- **Work required**: Only the lines from the one containing "и не столь популярны)." through the end of the data below are to be repeated, exactly as given, without pictures.

[Page-level text extractions]
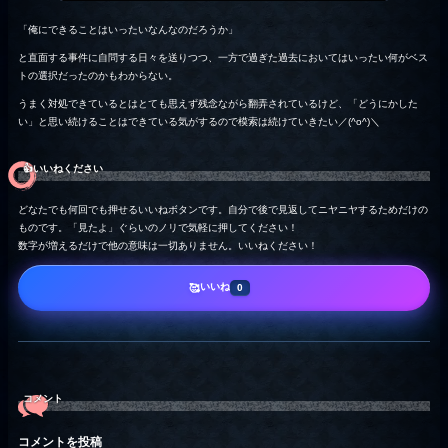
「俺にできることはいったいなんなのだろうか」
と直面する事件に自問する日々を送りつつ、一方で過ぎた過去においてはいったい何がベス
トの選択だったのかもわからない。
うまく対処できているとはとても思えず残念ながら翻弄されているけど、「どうにかした
い」と思い続けることはできている気がするので模索は続けていきたい／(^o^)＼
👍️いいねください
どなたでも何回でも押せるいいねボタンです。自分で後で見返してニヤニヤするためだけの
ものです。「見たよ」ぐらいのノリで気軽に押してください！
数字が増えるだけで他の意味は一切ありません。いいねください！
いいね
🥰
0
コメント
コメントを投稿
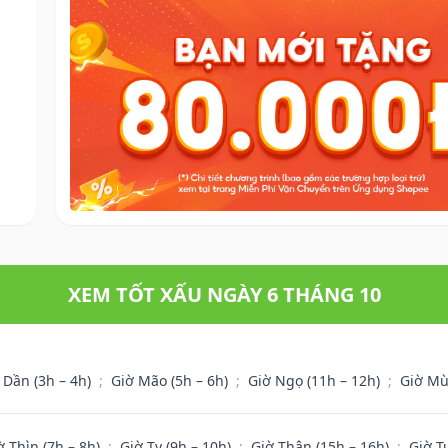
XEM TỐT XẤU NGÀY 6 THÁNG 10
 Dần (3h – 4h)
;
Giờ Mão (5h – 6h)
;
Giờ Ngọ (11h – 12h)
;
Giờ Mù
ờ Thìn (7h – 8h)
;
Giờ Tỵ (9h – 10h)
;
Giờ Thân (15h – 16h)
;
Giờ T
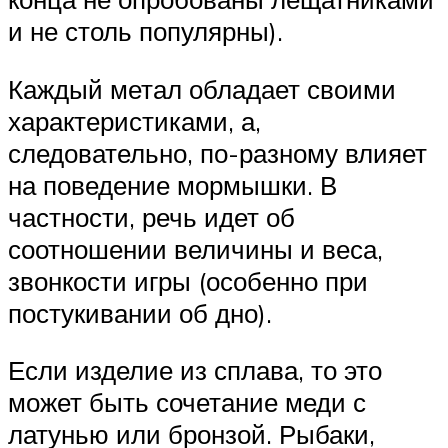
и не столь популярны).
Каждый метал обладает своими
характеристиками, а,
следовательно, по-разному влияет
на поведение мормышки. В
частности, речь идет об
соотношении величины и веса,
звонкости игры (особенно при
постукивании об дно).
Если изделие из сплава, то это
может быть сочетание меди с
латунью или бронзой. Рыбаки,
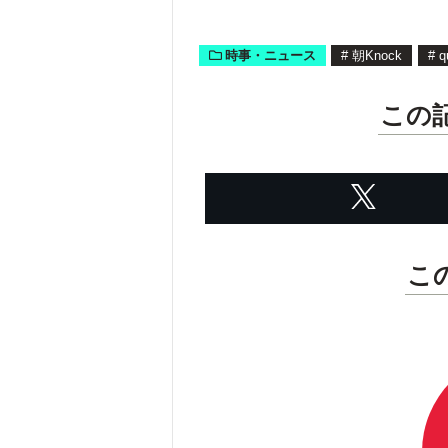
は何？
時事・ニュース
#
朝Knock
#
q
この
こ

- **Written answer**:
и не столь популярны).
Каждый метал обладает своими
характеристиками, а,
следовательно, по-разному влияет
на поведение мормышки. В
частности, речь идет об
соотношении величины и веса,
звонкости игры (особенно при
постукивании об дно).
Если изделие из сплава, то это
может быть сочетание меди с
латунью или бронзой. Рыбаки,
は何？
時事・ニュース
#
朝Knock
#
q
この
こ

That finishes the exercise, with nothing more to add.